The title contains two useful anchors. First, it calls this a regression and references #47027 and v2.1.92. The reporter believes Anthropic fixed a similar issue before, then shipped it again in v2.1.111. Second, the phrase “malware reminder on every Read” matters because Read is one of Claude Code’s highest-frequency operations. If every file read appends a security warning into context, the cost damage has two layers. Tokens grow directly, and the subagent’s behavior distribution shifts. The article gives no token delta per Read, so I will not invent the bill. But managed coding agents can run tens or hundreds of file reads on a serious task. A repeated warning is not just prompt clutter; it changes both invoice size and refusal behavior.
I am sensitive to this class of bug because coding-agent competition has moved past the demo phase.
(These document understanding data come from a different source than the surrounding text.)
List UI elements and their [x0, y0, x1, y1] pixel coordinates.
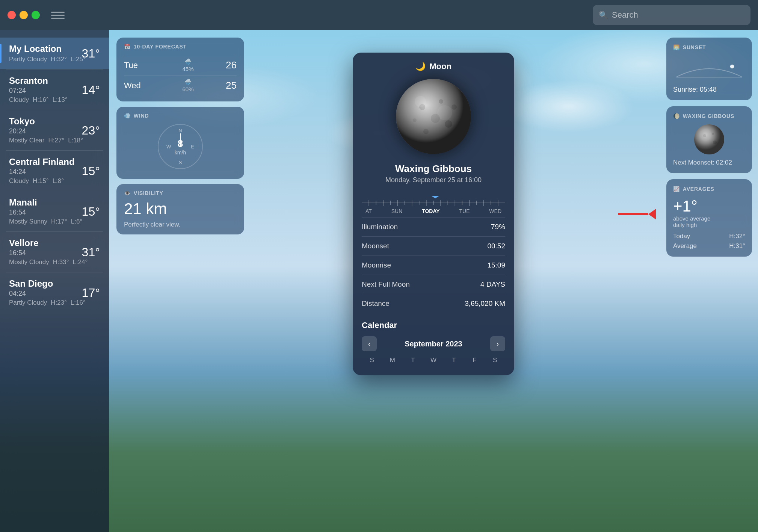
timeline-label-wed: WED: [489, 208, 501, 214]
svg-marker-30: [432, 196, 439, 198]
timeline-label-sun: SUN: [391, 208, 403, 214]
rain-icon: 🌧️: [184, 58, 192, 65]
sidebar-item-tokyo[interactable]: Tokyo 20:24 23° Mostly Clear H:27° L:18°: [0, 110, 109, 150]
location-low: L:13°: [53, 96, 68, 104]
averages-card: 📈 AVERAGES +1° above average daily high …: [666, 179, 752, 257]
detail-row-distance: Distance 3,65,020 KM: [362, 294, 505, 313]
location-high: H:32°: [51, 56, 67, 63]
waxing-title: 🌔 WAXING GIBBOUS: [673, 113, 745, 119]
svg-point-34: [703, 134, 706, 137]
sidebar-item-vellore[interactable]: Vellore 16:54 31° Mostly Cloudy H:33° L:…: [0, 232, 109, 272]
sidebar-toggle[interactable]: [51, 10, 65, 20]
search-bar[interactable]: 🔍 Search: [593, 5, 750, 25]
sidebar-item-my-location[interactable]: My Location 31° Partly Cloudy H:32° L:25…: [0, 38, 109, 69]
moon-title: Moon: [429, 62, 451, 71]
forecast-day: Wed: [124, 81, 150, 91]
sidebar-item-scranton[interactable]: Scranton 07:24 14° Cloudy H:16° L:13°: [0, 70, 109, 110]
location-details: Cloudy H:15° L:8°: [9, 177, 100, 185]
maximize-button[interactable]: [32, 11, 40, 19]
forecast-temp: 25: [226, 80, 237, 91]
location-details: Mostly Cloudy H:33° L:24°: [9, 258, 100, 266]
svg-point-4: [423, 129, 429, 134]
avg-desc-1: above average daily high: [673, 215, 745, 228]
detail-row-illumination: Illumination 79%: [362, 217, 505, 236]
calendar-prev-button[interactable]: ‹: [362, 336, 377, 351]
location-high: H:17°: [51, 218, 67, 225]
next-full-moon-value: 4 DAYS: [480, 280, 505, 289]
day-header-f: F: [464, 357, 485, 364]
sidebar: My Location 31° Partly Cloudy H:32° L:25…: [0, 30, 109, 532]
sunset-icon: 🌅: [673, 44, 680, 50]
calendar-header: ‹ September 2023 ›: [362, 336, 505, 351]
forecast-condition: 🌧️ 60%: [183, 79, 194, 92]
minimize-button[interactable]: [20, 11, 28, 19]
moon-mini-svg: [694, 124, 724, 154]
wind-card: 💨 WIND N S E— —W 8 km/h: [116, 107, 244, 179]
illumination-label: Illumination: [362, 223, 398, 231]
timeline-label-at: AT: [365, 208, 372, 214]
location-condition: Partly Cloudy: [9, 56, 47, 63]
detail-row-moonrise: Moonrise 15:09: [362, 255, 505, 275]
location-low: L:6°: [71, 218, 82, 225]
visibility-value: 21 km: [124, 200, 237, 218]
rain-icon: 🌧️: [184, 79, 192, 85]
moonset-value: 00:52: [487, 242, 505, 250]
moonrise-label: Moonrise: [362, 261, 391, 269]
moon-modal: 🌙 Moon: [353, 53, 514, 375]
svg-point-33: [694, 124, 724, 154]
traffic-lights: [8, 11, 40, 19]
forecast-temp: 26: [226, 59, 237, 71]
moonset-text: Next Moonset: 02:02: [673, 159, 745, 166]
waxing-icon: 🌔: [673, 113, 680, 119]
location-temp: 31°: [82, 245, 100, 259]
forecast-row-tue: Tue 🌧️ 45% 26: [124, 55, 237, 75]
avg-label: Average: [673, 242, 697, 250]
location-high: H:33°: [53, 258, 69, 266]
timeline-label-tue: TUE: [459, 208, 470, 214]
location-high: H:15°: [33, 177, 49, 185]
timeline-label-today: TODAY: [422, 208, 439, 214]
location-details: Partly Cloudy H:23° L:16°: [9, 299, 100, 307]
detail-row-moonset: Moonset 00:52: [362, 236, 505, 255]
compass-west: —W: [162, 144, 171, 150]
location-temp: 23°: [82, 123, 100, 137]
close-button[interactable]: [8, 11, 16, 19]
detail-row-next-full-moon: Next Full Moon 4 DAYS: [362, 275, 505, 294]
search-input[interactable]: Search: [612, 10, 638, 20]
sunrise-text: Sunrise: 05:48: [673, 86, 745, 94]
moon-image: [396, 79, 471, 154]
forecast-row-wed: Wed 🌧️ 60% 25: [124, 75, 237, 95]
sidebar-item-central-finland[interactable]: Central Finland 14:24 15° Cloudy H:15° L…: [0, 151, 109, 191]
compass-south: S: [179, 160, 182, 165]
location-details: Mostly Sunny H:17° L:6°: [9, 218, 100, 225]
calendar-title: Calendar: [362, 320, 505, 330]
calendar-icon: 📅: [124, 44, 131, 50]
calendar-section: Calendar ‹ September 2023 › S M T W T F …: [362, 320, 505, 364]
visibility-title: 👁️ VISIBILITY: [124, 190, 237, 196]
location-low: L:16°: [71, 299, 86, 307]
svg-point-5: [413, 118, 417, 122]
forecast-percent: 60%: [183, 86, 194, 92]
sidebar-item-san-diego[interactable]: San Diego 04:24 17° Partly Cloudy H:23° …: [0, 272, 109, 313]
app-window: 🔍 Search My Location 31° Partly Cloudy H…: [0, 0, 758, 532]
waxing-gibbous-card: 🌔 WAXING GIBBOUS: [666, 106, 752, 173]
location-temp: 15°: [82, 204, 100, 218]
compass-north: N: [178, 128, 182, 133]
moonrise-value: 15:09: [487, 261, 505, 269]
sidebar-item-manali[interactable]: Manali 16:54 15° Mostly Sunny H:17° L:6°: [0, 191, 109, 231]
location-high: H:27°: [48, 137, 64, 144]
location-low: L:8°: [53, 177, 64, 185]
distance-value: 3,65,020 KM: [465, 299, 505, 308]
sunset-arc: [673, 56, 745, 82]
day-header-t2: T: [444, 357, 464, 364]
moon-svg: [396, 79, 471, 154]
svg-point-35: [712, 133, 714, 135]
svg-point-36: [713, 141, 717, 144]
calendar-days-header: S M T W T F S: [362, 357, 505, 364]
calendar-month: September 2023: [405, 340, 462, 348]
eye-icon: 👁️: [124, 190, 131, 196]
day-header-w: W: [423, 357, 444, 364]
calendar-next-button[interactable]: ›: [490, 336, 505, 351]
sunset-title: 🌅 SUNSET: [673, 44, 745, 50]
compass-needle: [180, 133, 181, 147]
Cursor, Claude Code, OpenAI’s Codex-style tooling, and GitHub Copilot’s agent mode are all fighting for the same developer loop. Model quality still matters, but the failures users remember often sit in tool protocols, permission boundaries, context compaction, retries, and recovery. Claude 3.5 Sonnet earned real goodwill with coding. The later Sonnet line kept that reputation alive. But if a basic Read call keeps reintroducing a high-priority malware warning, the model’s coding ability is beside the point. The agent starts treating “am I handling malware?” as part of the task. Refusal becomes a product behavior, not a model oddity.
Anthropic’s safety-heavy posture is not the issue. The issue is using coarse natural-language reminders to steer tool behavior inside an agentic workflow. LLMs do not treat high-priority text like a traditional ACL. They interpret it semantically. If every Read says “malware,” the warning will not only fire on actual malware reverse-engineering. It can bleed into normal repos containing payload fixtures, suspicious strings, binary names, exploit tests, or security scanners. To a safety team, that is conservative. To a paying user, the agent has been hijacked by its own guardrail. Managed agents make this worse. A human can edit context, rerun, or steer around a refusal. A managed subagent can wedge the whole queue.
I do have doubts about the evidence here. The scraped body is mostly GitHub chrome. The HN snapshot shows 40 points and 10 comments, which is tiny. There is no reproduction repo, no log excerpt, no command sequence, no before-and-after run on v2.1.92 versus v2.1.111, and no maintainer response in the provided text. “Wastes user money” and “bricks managed agents” are strong claims. The article does not prove broad impact. The safer read is: the title gives version numbers, issue references, Read calls, and subagent refusal as locating details; the body does not give conditions or blast radius.
Still, this belongs on an AI practitioner’s radar because it exposes a product debt I keep seeing: agent vendors ship safety policy as prompt patching instead of as a testable control system. A serious fix would include regression metrics. Same repo, same task, same Read sequence, run on v2.1.92 and v2.1.111. Compare refusal rate, tool-call count, input-token growth, task completion, and recovery rate. The article has none of that. Anthropic should publish those numbers if it wants users to trust the fix. A plain “fixed” reply is weak when the reporter’s core claim is that the earlier fix did not hold.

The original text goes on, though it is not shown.